Harald Espenhahn, amministrazione delegato dell’azienda tedesca all’epoca dei fatti, ha varcato i cancelli del carcere, dove dovrà scontare una condanna a cinque anni per omicidio colposo: la sentenza era arrivata in via definitiva nel 2016, ma non era ancora stata eseguita a causa di alcuni ricorsi che lo stesso Espenhahn aveva presentato al tribunale tedesco. Sconterà la pena in regime di semi-libertà.

A ripercorrere sui social le tappe della dolorosa vicenda è Antonio Boccuzzi, operaio alla ThyssenKrupp di Torino e unico sopravvissuto al rogo della linea 5 dello stabilimento di corso Regina Margherita. “I tempi nella giustizia sono fondamentali, sia nel corso del processo che nell’esecuzione della sentenza – spiega – il 13 maggio 2016 si è chiuso in Cassazione il processo Thyssen.

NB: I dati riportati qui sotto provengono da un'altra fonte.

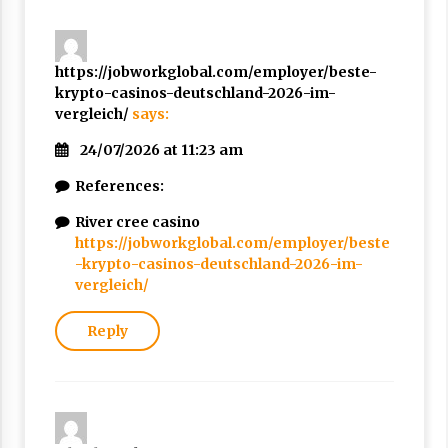
https://jobworkglobal.com/employer/beste-
krypto-casinos-deutschland-2026-im-
vergleich/
says:
24/07/2026 at 11:23 am
References:
River cree casino
https://jobworkglobal.com/employer/beste
-krypto-casinos-deutschland-2026-im-
vergleich/
Reply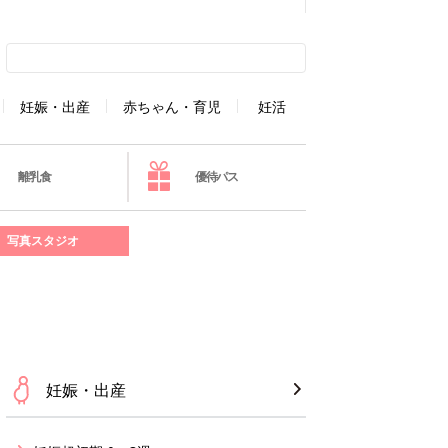
妊娠・出産
赤ちゃん・育児
妊活
離乳食
優待パス
写真スタジオ
妊娠・出産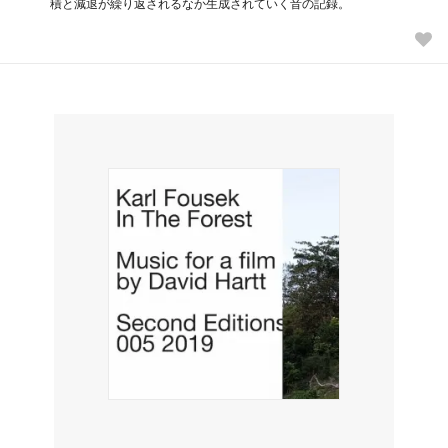
積と減退が繰り返されるなか生成されていく音の記録。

Tutti condannati gli imputati. Solo gli italiani però varcano la soglia del carcere il mattino successivo alla sentenza. I tedeschi continuano a fare quello che facevano prima, come nulla fosse: più forti della giustizia e dello Stato in cui sembrava giustizia si fosse compiuta. Giustizia, già. Una parola affascinante che da idea di equilibrio, di equo risarcimento. Quando muoiono in maniera drammatica sette persone nulla può essere equo o avvicinarsi lontanamente al giusto”.

“Quel pomeriggio di sette anni fa in Cassazione – prosegue Boccuzzi – scoprimmo che la giustizia si ferma davanti ai confini tra Paesi anche vicini, 10 anni di reclusione riconosciuti nel lungo processo di Torino, in Germania ne valgono al massimo 5, ma devono essere comunque confermati e questo richiede tempo. Il tempo quando hai un traguardo da raggiungere deve diventare tuo malgrado il tuo alleato. Pensi che sarà il solito anno che abbiamo trascorso da un grado all’altro”.

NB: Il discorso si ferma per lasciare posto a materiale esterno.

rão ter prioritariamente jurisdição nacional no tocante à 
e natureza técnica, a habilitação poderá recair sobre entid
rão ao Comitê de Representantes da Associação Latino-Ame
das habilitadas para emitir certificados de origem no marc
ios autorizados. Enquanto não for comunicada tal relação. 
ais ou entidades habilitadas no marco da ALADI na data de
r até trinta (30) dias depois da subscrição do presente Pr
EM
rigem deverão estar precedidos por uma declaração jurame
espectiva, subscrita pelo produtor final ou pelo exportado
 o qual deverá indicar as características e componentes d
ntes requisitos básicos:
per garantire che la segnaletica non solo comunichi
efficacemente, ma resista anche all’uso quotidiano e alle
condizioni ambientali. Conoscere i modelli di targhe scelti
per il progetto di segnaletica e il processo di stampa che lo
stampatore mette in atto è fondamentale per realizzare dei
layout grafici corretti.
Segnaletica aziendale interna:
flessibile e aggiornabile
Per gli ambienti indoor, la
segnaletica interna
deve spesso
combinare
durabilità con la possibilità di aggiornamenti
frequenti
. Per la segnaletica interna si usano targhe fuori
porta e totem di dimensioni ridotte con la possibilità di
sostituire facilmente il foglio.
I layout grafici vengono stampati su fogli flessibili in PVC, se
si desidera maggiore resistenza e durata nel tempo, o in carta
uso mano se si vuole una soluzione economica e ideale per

A dare il via all’iter giudiziario, era stato il pm Raffaele Guariniello, grande esperto di sicurezza sul lavoro. Nel mirino, le misure di sicurezza dell’impianto che era destinato alla chiusura. Sono stati cinque i gradi di giudizio del procedimento penale che ne sono seguiti. “Passa un anno, ne passano due, ne passano molti – dice Boccuzzi – passano i governi, passano i ministri della giustizia, passano le parole di circostanza. Quello che non passa sono rabbia e dolore per una ferita che non si rimarginerà mai ma che potrebbe fare un po’ meno male se tutti gli imputati, tedeschi compresi, scontassero la loro pena. Ogni giorno il senso di giustizia e la fiducia nella stessa vengono messi a dura prova”.

“Non abbiamo mai perso quel barlume di fiducia che ci ha spinto sempre a lottare a non pensare che a vincere siano sempre i potenti prepotenti – aggiunge – ma che questa volta sarebbe stato diverso. Lo dovevamo a noi, ai nostri cari e a tutti coloro che perdono la vita lavorando. Ora dopo 5726 giorni il signor Harald Hesphenhann dopo tanto correre, scappare dalla giustizia ha varcato la soglia del carcere. Non è un risarcimento, non è vendetta e solamente l’unico epilogo che si sarebbe gia’ dovuto compiere da tempo e che è stato solo rimandato”.

Intanto, Torino non dimentica la tragedia della Thyssen: è ancora vivo il ricordo delle sirene delle ambulanze e dei vigili del fuoco che hanno squarciato quella fredda notte del dicembre 2007. E poi la lotta per la salvezza in ospedale per ciascuno dei sette operai ustionati dalle fiamme, fino all’epilogo più tragico. Da allora, ogni anno, i famigliari che hanno continuato a lottare per avere giustizia si ritrovano al cimitero monumentale dove e’ stato costruito un sacrario per le sette vittime e chiedono di non essere dimenticati.

“Certo, quei 5 anni saranno ulteriormente ridimensionati, lo sappiamo e non ci facciamo strane o vane illusioni – conclude Boccuzzi – ma un passo è stato compiuto e questo non ce lo porta via nessuno”.